Q&A talks to James T. Brett, president & CEO of The New England Council, about the current and future state of Connecticut's financial-services sector.
Q: The New England Council, a nonpartisan business advocate, recently released a report that found Connecticut's economy relies on the financial-services sector more than any other New England state. What constitutes financial services and how big of an impact does the sector have on Connecticut?
A: The report focuses on three major sectors that define the financial-services industry — banking, insurance, and asset management. Collectively, they employ 112,000 individuals in Connecticut directly, and contribute another nearly 210,000 indirect or induced jobs. As such, the industry was responsible for 14.1 percent of all state employment in 2015. Additionally, the industry contributes to roughly 20 percent of the state's Gross State Product.
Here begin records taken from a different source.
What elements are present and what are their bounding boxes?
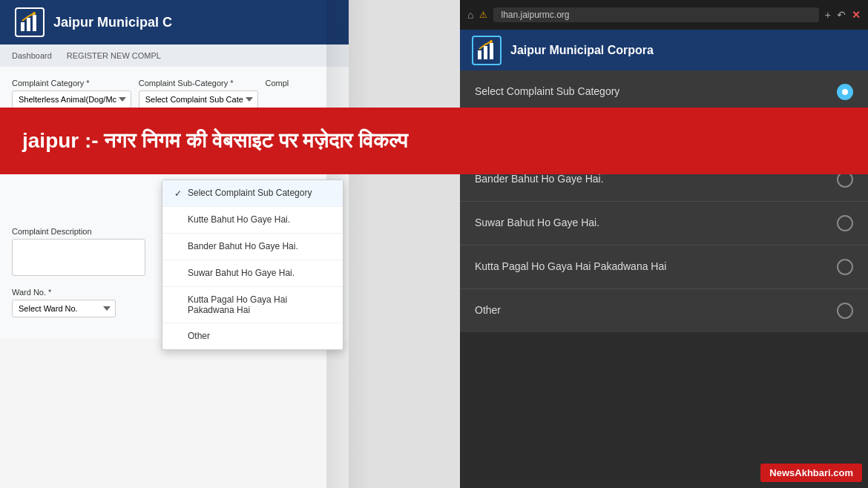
mobile-option-label-3: Suwar Bahut Ho Gaye Hai. xyxy=(475,216,837,231)
complaint-subcategory-label: Complaint Sub-Category * xyxy=(139,79,258,88)
banner-text: jaipur :- नगर निगम की वेबसाइट पर मज़ेदार… xyxy=(22,129,407,154)
mobile-option-label-5: Other xyxy=(475,303,837,318)
mobile-option-label-4: Kutta Pagal Ho Gaya Hai Pakadwana Hai xyxy=(475,260,837,274)
svg-rect-0 xyxy=(21,22,24,31)
dropdown-item-0[interactable]: ✓ Select Complaint Sub Category xyxy=(162,180,343,207)
dropdown-item-5[interactable]: ✓ Other xyxy=(162,323,343,349)
left-panel: Jaipur Municipal C Dashboard REGISTER NE… xyxy=(0,0,349,488)
dropdown-item-label-0: Select Complaint Sub Category xyxy=(188,188,312,198)
complaint-category-group: Complaint Category * Shelterless Animal(… xyxy=(12,79,131,108)
dropdown-item-label-4: Kutta Pagal Ho Gaya Hai Pakadwana Hai xyxy=(188,294,331,315)
svg-rect-1 xyxy=(27,18,30,31)
mobile-logo-icon xyxy=(472,36,502,65)
register-link[interactable]: REGISTER NEW COMPL xyxy=(67,51,161,60)
radio-0 xyxy=(837,84,853,100)
dropdown-item-label-1: Kutte Bahut Ho Gaye Hai. xyxy=(188,214,290,225)
dashboard-link[interactable]: Dashboard xyxy=(12,51,52,60)
svg-rect-2 xyxy=(33,15,36,31)
complaint-subcategory-select[interactable]: Select Complaint Sub Cate xyxy=(139,90,258,108)
watermark: NewsAkhbari.com xyxy=(760,464,862,482)
mobile-app-header: Jaipur Municipal Corpora xyxy=(460,30,868,70)
svg-point-7 xyxy=(490,40,493,43)
browser-actions: + ↶ ✕ xyxy=(825,9,861,21)
dropdown-item-4[interactable]: ✓ Kutta Pagal Ho Gaya Hai Pakadwana Hai xyxy=(162,287,343,323)
dropdown-item-3[interactable]: ✓ Suwar Bahut Ho Gaye Hai. xyxy=(162,260,343,287)
radio-5 xyxy=(837,303,853,319)
warning-icon: ⚠ xyxy=(479,10,487,20)
svg-rect-6 xyxy=(490,43,493,59)
svg-point-3 xyxy=(33,12,36,15)
subcategory-dropdown: ✓ Select Complaint Sub Category ✓ Kutte … xyxy=(162,179,343,350)
complaint-label: Compl xyxy=(266,79,337,88)
mobile-option-label-0: Select Complaint Sub Category xyxy=(475,85,837,99)
left-subheader: Dashboard REGISTER NEW COMPL xyxy=(0,44,349,67)
left-header: Jaipur Municipal C xyxy=(0,0,349,44)
right-panel: ⌂ ⚠ lhan.jaipurmc.org + ↶ ✕ Jaipur Munic… xyxy=(460,0,868,488)
dropdown-item-label-3: Suwar Bahut Ho Gaye Hai. xyxy=(188,268,295,278)
home-icon[interactable]: ⌂ xyxy=(467,9,473,21)
form-row-1: Complaint Category * Shelterless Animal(… xyxy=(12,79,337,108)
logo-icon xyxy=(15,7,45,37)
complaint-desc-input[interactable] xyxy=(12,239,145,276)
back-icon[interactable]: ↶ xyxy=(837,9,846,21)
radio-3 xyxy=(837,215,853,231)
mobile-option-label-2: Bander Bahut Ho Gaye Hai. xyxy=(475,172,837,187)
browser-url[interactable]: lhan.jaipurmc.org xyxy=(493,7,818,22)
complaint-subcategory-group: Complaint Sub-Category * Select Complain… xyxy=(139,79,258,108)
dropdown-item-1[interactable]: ✓ Kutte Bahut Ho Gaye Hai. xyxy=(162,207,343,234)
dropdown-item-2[interactable]: ✓ Bander Bahut Ho Gaye Hai. xyxy=(162,234,343,260)
mobile-option-3[interactable]: Suwar Bahut Ho Gaye Hai. xyxy=(460,202,868,245)
complaint-group: Compl xyxy=(266,79,337,108)
dropdown-item-label-5: Other xyxy=(188,331,210,341)
mobile-header-title: Jaipur Municipal Corpora xyxy=(510,44,654,57)
dropdown-item-label-2: Bander Bahut Ho Gaye Hai. xyxy=(188,241,298,251)
mobile-option-4[interactable]: Kutta Pagal Ho Gaya Hai Pakadwana Hai xyxy=(460,245,868,289)
svg-rect-5 xyxy=(484,46,487,59)
mobile-option-5[interactable]: Other xyxy=(460,289,868,332)
check-icon: ✓ xyxy=(174,188,182,199)
radio-4 xyxy=(837,259,853,275)
banner: jaipur :- नगर निगम की वेबसाइट पर मज़ेदार… xyxy=(0,108,868,174)
left-header-title: Jaipur Municipal C xyxy=(53,15,172,30)
ward-select[interactable]: Select Ward No. xyxy=(12,300,116,317)
complaint-category-label: Complaint Category * xyxy=(12,79,131,88)
plus-icon[interactable]: + xyxy=(825,9,831,21)
close-tab-icon[interactable]: ✕ xyxy=(852,9,861,21)
radio-inner-0 xyxy=(842,89,848,95)
svg-rect-4 xyxy=(478,50,481,59)
complaint-category-select[interactable]: Shelterless Animal(Dog/Mc xyxy=(12,90,131,108)
browser-bar: ⌂ ⚠ lhan.jaipurmc.org + ↶ ✕ xyxy=(460,0,868,30)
Q: Within financial services, what sector can we expect to see the most growth from in New England and Connecticut over the next five years?
A: The emerging financial technology, or FinTech, space is an area ripe for growth. Through early 2016, the total investment in FinTech startups founded in New England stands at over $750 million. It is yet to be seen exactly how these technological innovations will impact jobs, but financial firms of all sizes have already recognized the key role FinTech stands to play in the industry's future.
Q: There are rumors that Aetna might move to Boston. What is the biggest threat to maintaining a strong financial-services sector in Connecticut?
A: The greatest threat to the region's financial-services sector is the need for an adequately sized, skilled workforce. Without bank tellers, retirement advisors, and insurance agents, the financial-services industry would collapse. It is critical that we work to maintain an ecosystem where graduates from our area's colleges and universities stay here in New England to work in their chosen fields.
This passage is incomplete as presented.